● GOAL OF THE EXERCISE
Copy the data that follows exactly, and include none of its images.
#####
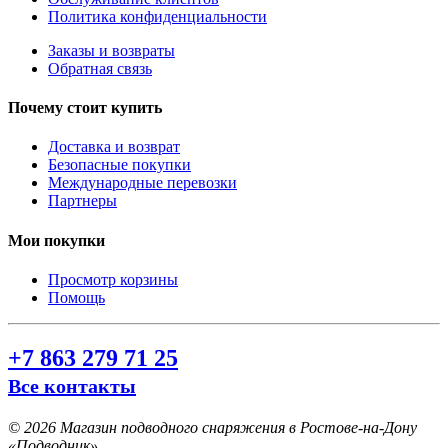
Политика конфиденциальности
Заказы и возвраты
Обратная связь
Почему стоит купить
Доставка и возврат
Безопасные покупки
Международные перевозки
Партнеры
Мои покупки
Просмотр корзины
Помощь
+7 863 279 71 25
Все контакты
©
2026 Магазин подводного снаряжения в Ростове-на-Дону
«Подводник».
#####
● OUTPUT FOR THIS EXERCISE
Политика конфиденциальности
Заказы и возвраты
Обратная связь
Почему стоит купить
Доставка и возврат
Безопасные покупки
Международные перевозки
Партнеры
Мои покупки
Просмотр корзины
Помощь
+7 863 279 71 25
Все контакты
©
2026 Магазин подводного снаряжения в Ростове-на-Дону
«Подводник».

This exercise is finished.